Conveniently, the look-Lip table which stores the required filter or damping constant may be arranged to be adaptive with respect to time. Accordingly, if a particular selected filter constant results in, for example, an unsatisfactory engine operating condition, each of several times that the filter constant is applied to a required fuel per cycle demand of the engine, the filter constant may be incremented upwardly or downwardly as is appropriate and substituted for the filter constant value previously stored within the look-up table.

Similarly, the determined rate of change of fuel required per cycle with time may be constant (a linear function of fuelling with time) or may be time variant. Where time variant, the ECU may calculate a function representative of the variation in the rate of change of fuel per cycle with time for the engine.

Conveniently, the filtering or damping of the rate of change of fuelling rate of the engine as demanded by the driver or ECU is instantaneous. This is particularly advantageous in a fuel based control system where, as previously mentioned, there is typically less inertia and lag than in a typical air based homogeneous charge control system. In other words, a fast filtering or damping response is necessary in a fuel based control system to obtain the desired effect of smoothing changes in the rate of fuelling and/or varying a value of the rate of change of fuel delivered per cycle of the engine to no greater than a predetermined threshold level.

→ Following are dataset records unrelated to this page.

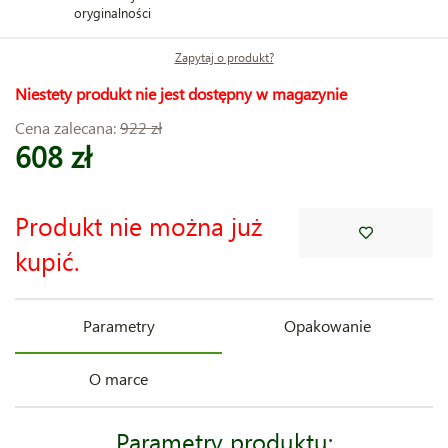
oryginalności
Zapytaj o produkt?
Niestety produkt nie jest dostępny w magazynie
Cena zalecana:
922 zł
608 zł
Produkt nie można już
kupić.
Parametry
Opakowanie
O marce
Parametry produktu: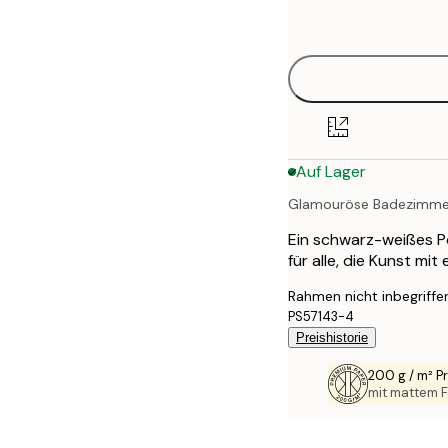
options
30x40 cm
40x50 cm
50x70 cm
Auf Lager
70x100 cm
Glamouröse Badezimme
100x150 cm
Ein schwarz-weißes Po
für alle, die Kunst mi
Rahmen nicht inbegriffe
PS57143-4
Preishistorie
200 g / m² 
mit mattem F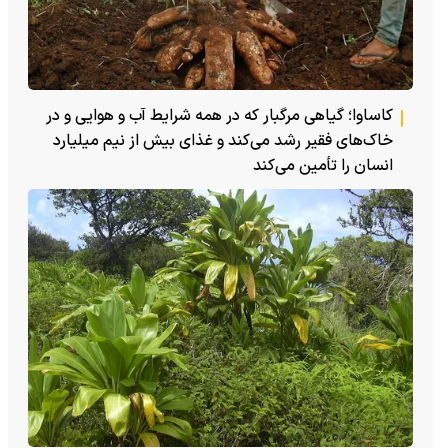
کاساوا؛ گیاهی مرگبار که در همه شرایط آب و هوایی و در
خاک‌های فقیر رشد می‌کند و غذای بیش از نیم میلیارد
انسان را تأمین می‌کند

However, the degree of filtering, as with the determined rate of change of fuelrequired per cycle with time, may be time variant to take account of features such as the behavior of the engine mounts. It is apparent that the movement of the engine will be most severe at onset of tip-in/tip-out where the engine mounts are typically at their most compliant. As the movement of the engine becomes more pronounced the compliance of the mounts generally decreases. Thus the degree of filtering may be varied to take account of this and the filter constant can be initially calculated to ensure a smaller rate of change of fuelling for the engine when the mounts are at their most compliant. Thereafter, recalculation of the filter constant can occur to increase the rate of change of fuelling and enable a more rapid approach to the demand fuel per cycle with time because the increasing stiffness or decreasing compliance of the engine mounts will tend to offset the likelihood of occurrence of undesirable levels of tip-in/tip-out behavior. Such recalculation of the filter constant may occur stepwise or more gradually.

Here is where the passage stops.